Start of Data under study

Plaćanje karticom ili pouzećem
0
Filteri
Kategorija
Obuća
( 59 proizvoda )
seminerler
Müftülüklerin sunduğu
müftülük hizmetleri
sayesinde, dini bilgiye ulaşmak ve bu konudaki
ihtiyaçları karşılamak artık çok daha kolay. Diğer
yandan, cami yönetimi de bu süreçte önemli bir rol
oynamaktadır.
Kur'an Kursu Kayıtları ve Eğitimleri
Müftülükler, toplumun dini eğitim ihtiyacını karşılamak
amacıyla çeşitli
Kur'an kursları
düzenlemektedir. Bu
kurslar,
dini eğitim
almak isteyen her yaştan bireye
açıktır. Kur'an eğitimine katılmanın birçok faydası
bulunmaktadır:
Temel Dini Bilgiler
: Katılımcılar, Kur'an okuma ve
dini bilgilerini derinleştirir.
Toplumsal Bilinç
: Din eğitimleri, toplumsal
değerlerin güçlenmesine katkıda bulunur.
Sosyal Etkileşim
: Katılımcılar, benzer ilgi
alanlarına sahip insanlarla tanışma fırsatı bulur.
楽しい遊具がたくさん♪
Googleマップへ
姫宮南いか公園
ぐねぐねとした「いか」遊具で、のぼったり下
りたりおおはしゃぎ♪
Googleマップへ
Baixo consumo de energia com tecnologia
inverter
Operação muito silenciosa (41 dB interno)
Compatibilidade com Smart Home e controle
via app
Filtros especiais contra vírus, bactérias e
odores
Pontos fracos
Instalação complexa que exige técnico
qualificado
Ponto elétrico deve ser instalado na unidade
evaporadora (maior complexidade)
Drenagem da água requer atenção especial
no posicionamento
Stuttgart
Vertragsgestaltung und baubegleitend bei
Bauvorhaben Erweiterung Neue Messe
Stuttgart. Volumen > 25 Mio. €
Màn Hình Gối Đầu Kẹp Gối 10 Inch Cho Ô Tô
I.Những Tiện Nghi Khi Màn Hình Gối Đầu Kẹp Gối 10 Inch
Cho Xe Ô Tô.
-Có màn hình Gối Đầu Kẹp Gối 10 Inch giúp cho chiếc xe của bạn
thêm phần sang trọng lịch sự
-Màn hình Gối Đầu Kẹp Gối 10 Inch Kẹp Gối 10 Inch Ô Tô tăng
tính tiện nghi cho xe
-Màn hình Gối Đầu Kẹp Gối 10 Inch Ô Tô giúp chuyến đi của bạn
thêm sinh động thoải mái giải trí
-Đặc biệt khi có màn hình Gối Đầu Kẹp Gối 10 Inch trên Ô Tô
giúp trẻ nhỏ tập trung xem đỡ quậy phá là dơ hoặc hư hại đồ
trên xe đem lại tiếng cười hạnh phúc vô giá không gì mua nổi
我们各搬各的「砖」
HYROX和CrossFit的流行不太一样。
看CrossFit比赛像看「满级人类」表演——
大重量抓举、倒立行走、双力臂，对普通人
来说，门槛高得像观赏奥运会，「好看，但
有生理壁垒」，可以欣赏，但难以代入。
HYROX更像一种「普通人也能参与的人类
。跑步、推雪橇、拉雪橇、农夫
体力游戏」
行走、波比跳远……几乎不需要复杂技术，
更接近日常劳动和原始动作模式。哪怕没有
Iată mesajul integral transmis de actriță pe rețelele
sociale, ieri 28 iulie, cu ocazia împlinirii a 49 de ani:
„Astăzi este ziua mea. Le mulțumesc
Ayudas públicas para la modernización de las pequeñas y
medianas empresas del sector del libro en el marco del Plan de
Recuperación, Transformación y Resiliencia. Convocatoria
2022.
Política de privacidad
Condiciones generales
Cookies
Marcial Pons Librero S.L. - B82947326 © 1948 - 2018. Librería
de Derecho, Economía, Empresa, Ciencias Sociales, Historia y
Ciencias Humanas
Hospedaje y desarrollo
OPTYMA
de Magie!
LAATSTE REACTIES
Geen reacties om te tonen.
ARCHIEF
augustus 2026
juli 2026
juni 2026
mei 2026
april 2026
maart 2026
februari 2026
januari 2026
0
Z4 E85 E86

End of Data under study

(Problem requirements): Some lines contain the word "Ciencias". Pull each one out of the listing.

(Written reply):
de Derecho, Economía, Empresa, Ciencias Sociales, Historia y
Ciencias Humanas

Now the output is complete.